YOUR TASK:
Please repeat each of the records that follow, exactly as written.

EXERCISE INPUTS:

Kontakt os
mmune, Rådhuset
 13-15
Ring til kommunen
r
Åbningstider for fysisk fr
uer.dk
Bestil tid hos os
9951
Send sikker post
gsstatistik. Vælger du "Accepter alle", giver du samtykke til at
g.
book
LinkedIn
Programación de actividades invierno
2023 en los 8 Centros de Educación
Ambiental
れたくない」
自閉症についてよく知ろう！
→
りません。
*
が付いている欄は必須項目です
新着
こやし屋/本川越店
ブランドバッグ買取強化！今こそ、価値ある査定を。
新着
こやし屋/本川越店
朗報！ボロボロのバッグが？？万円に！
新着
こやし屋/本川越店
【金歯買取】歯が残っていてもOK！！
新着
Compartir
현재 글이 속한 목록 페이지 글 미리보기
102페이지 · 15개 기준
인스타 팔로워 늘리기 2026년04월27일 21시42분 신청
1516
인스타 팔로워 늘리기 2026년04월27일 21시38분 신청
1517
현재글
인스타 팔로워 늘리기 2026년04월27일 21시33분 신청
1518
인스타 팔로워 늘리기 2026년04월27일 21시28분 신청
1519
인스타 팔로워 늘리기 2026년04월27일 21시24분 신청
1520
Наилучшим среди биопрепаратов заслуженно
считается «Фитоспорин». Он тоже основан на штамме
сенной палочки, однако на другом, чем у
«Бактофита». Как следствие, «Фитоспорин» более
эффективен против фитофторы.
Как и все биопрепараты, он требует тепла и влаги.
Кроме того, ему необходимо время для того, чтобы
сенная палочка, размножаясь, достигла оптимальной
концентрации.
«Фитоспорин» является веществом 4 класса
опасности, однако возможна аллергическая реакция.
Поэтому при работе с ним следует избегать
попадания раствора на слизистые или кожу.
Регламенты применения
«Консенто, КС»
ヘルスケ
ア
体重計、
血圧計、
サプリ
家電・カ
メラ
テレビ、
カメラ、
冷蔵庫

ANSWER:
Kontakt os
mmune, Rådhuset
 13-15
Ring til kommunen
r
Åbningstider for fysisk fr
uer.dk
Bestil tid hos os
9951
Send sikker post
gsstatistik. Vælger du "Accepter alle", giver du samtykke til at
g.
book
LinkedIn
Programación de actividades invierno
2023 en los 8 Centros de Educación
Ambiental
れたくない」
自閉症についてよく知ろう！
→
りません。
*
が付いている欄は必須項目です
新着
こやし屋/本川越店
ブランドバッグ買取強化！今こそ、価値ある査定を。
新着
こやし屋/本川越店
朗報！ボロボロのバッグが？？万円に！
新着
こやし屋/本川越店
【金歯買取】歯が残っていてもOK！！
新着
Compartir
현재 글이 속한 목록 페이지 글 미리보기
102페이지 · 15개 기준
인스타 팔로워 늘리기 2026년04월27일 21시42분 신청
1516
인스타 팔로워 늘리기 2026년04월27일 21시38분 신청
1517
현재글
인스타 팔로워 늘리기 2026년04월27일 21시33분 신청
1518
인스타 팔로워 늘리기 2026년04월27일 21시28분 신청
1519
인스타 팔로워 늘리기 2026년04월27일 21시24분 신청
1520
Наилучшим среди биопрепаратов заслуженно
считается «Фитоспорин». Он тоже основан на штамме
сенной палочки, однако на другом, чем у
«Бактофита». Как следствие, «Фитоспорин» более
эффективен против фитофторы.
Как и все биопрепараты, он требует тепла и влаги.
Кроме того, ему необходимо время для того, чтобы
сенная палочка, размножаясь, достигла оптимальной
концентрации.
«Фитоспорин» является веществом 4 класса
опасности, однако возможна аллергическая реакция.
Поэтому при работе с ним следует избегать
попадания раствора на слизистые или кожу.
Регламенты применения
«Консенто, КС»
ヘルスケ
ア
体重計、
血圧計、
サプリ
家電・カ
メラ
テレビ、
カメラ、
冷蔵庫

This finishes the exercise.